La clausura de La censura es la comisaria (de esta exposición) en Escaldes-Engordany pone de manifiesto, una vez más, la persistencia de la censura y la facilidad con que la intervención política —amparada en un discurso de “seguridad”— puede erosionar los fundamentos democráticos de la práctica artística. El episodio refuerza la urgencia de articular resistencias afirmativas desde el ámbito cultural y nos obliga a interrogar los mecanismos contemporáneos de silenciamiento.

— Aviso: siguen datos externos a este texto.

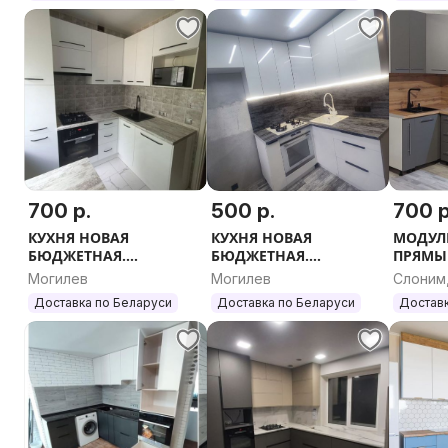
КУХОННЫЙ ГАРНИТУР.
700 р.
500 р.
700 р
КУХНЯ НОВАЯ
КУХНЯ НОВАЯ
МОДУЛ
БЮДЖЕТНАЯ.
БЮДЖЕТНАЯ.
ПРЯМЫЕ
МОДУЛЬНЫЕ КУХНИ.
МОДУЛЬНЫЕ КУХНИ.
ЛЮБОЙ
Могилев
Могилев
Слоним
ПРЯМЫЕ И УГЛОВЫЕ.
ПРЯМЫЕ И УГЛОВЫЕ.
област
Доставка по Беларуси
Доставка по Беларуси
Доставк
ЛЮБОЙ РАЗМЕР.
ЛЮБОЙ РАЗМЕР.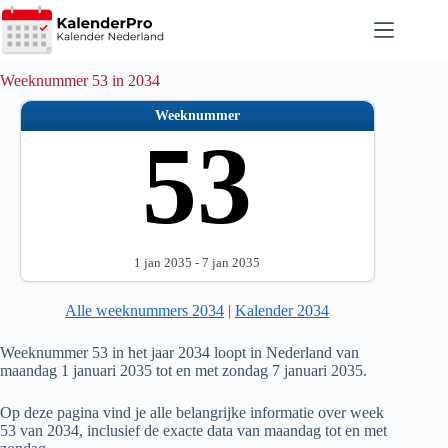
Ga
naar
de
inhoud
Weeknummer 53 in 2034
Weeknummer
53
1 jan 2035 - 7 jan 2035
Alle weeknummers 2034
|
Kalender 2034
Weeknummer 53 in het jaar 2034 loopt in Nederland van
maandag 1 januari 2035 tot en met zondag 7 januari 2035.
Op deze pagina vind je alle belangrijke informatie over week
53 van 2034, inclusief de exacte data van maandag tot en met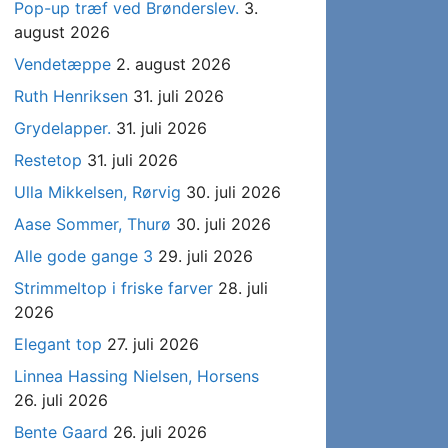
Pop-up træf ved Brønderslev.
3.
august 2026
Vendetæppe
2. august 2026
Ruth Henriksen
31. juli 2026
Grydelapper.
31. juli 2026
Restetop
31. juli 2026
Ulla Mikkelsen, Rørvig
30. juli 2026
Aase Sommer, Thurø
30. juli 2026
Alle gode gange 3
29. juli 2026
Strimmeltop i friske farver
28. juli
2026
Elegant top
27. juli 2026
Linnea Hassing Nielsen, Horsens
26. juli 2026
Bente Gaard
26. juli 2026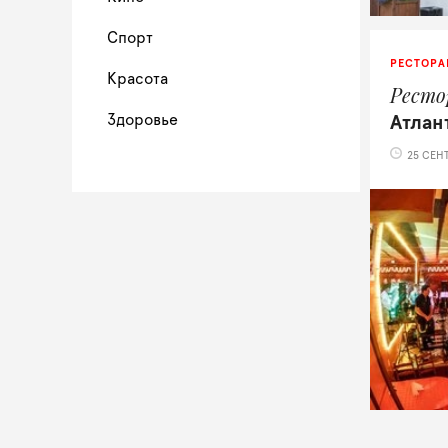
Спорт
РЕСТОРА
Красота
Ресто
Здоровье
Атлан
25 СЕНТ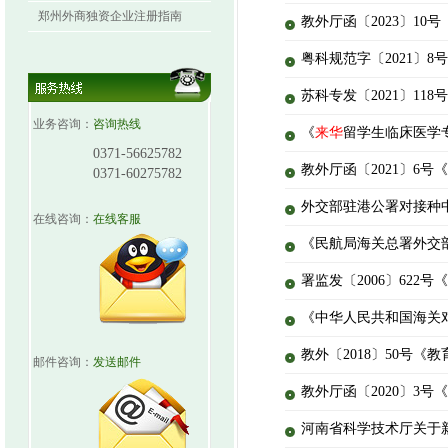
郑州外商独资企业注册指南
教外厅函〔2023〕10
粤科规范字〔2021〕
苏科专发〔2021〕1
业务咨询：
咨询热线
《
来华
留学生临床医学
0371-56625782
教外厅函〔2021〕6号
0371-60275782
外交部驻港公署对接种
在线咨询：
在线客服
《民航局海关总署外交
署监发〔2006〕62
《中华人民共和国海关
教外〔2018〕50号《
邮件咨询：
发送邮件
教外厅函〔2020〕3号
河南省科学技术厅关于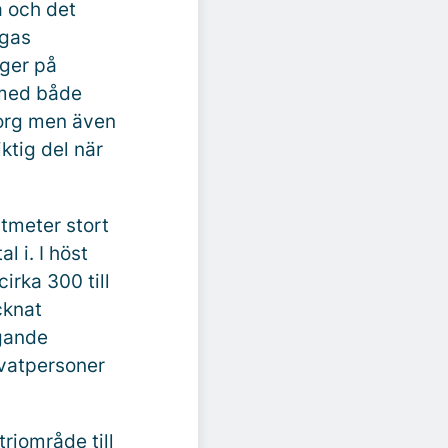
a och det
ngas
ger på
 med både
sorg men även
ktig del när
tmeter stort
 i. I höst
irka 300 till
cknat
ggande
ivatpersoner
triområde till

El cierre forzoso de la muestra, apenas minutos después de inaugurarse la primera itinerancia del Museu de l’Art Prohibit, no es un fenómeno anecdótico sino parte de un régimen de excepción permanente que se activa cada vez que un contenido desafía las sensibilidades dominantes. John Stuart Mill ya advertía en On Liberty (1859) que “si toda la humanidad menos uno fuese de una opinión, no estaría justificada en silenciar a esa única persona”; cuando esa única “persona” son obras artísticas —y, por extensión, su público—, la pérdida cognitiva se extiende a toda la sociedad. Michel Foucault describió la modernidad como una “economía general de los peligros” (1976), un dispositivo que faculta al soberano para invocar amenazas indefinidas y restringir libertades. En el caso andorrano, la retirada de una portada de Charlie Hebdo por la cónsul mayor de Escaldes-Engordany, Rosa Gili, bajo el pretexto de un riesgo terrorista encarna esa lógica: se afirma la protección de la ciudadanía mientras se limita su derecho a contemplar aquello capaz de incomodar.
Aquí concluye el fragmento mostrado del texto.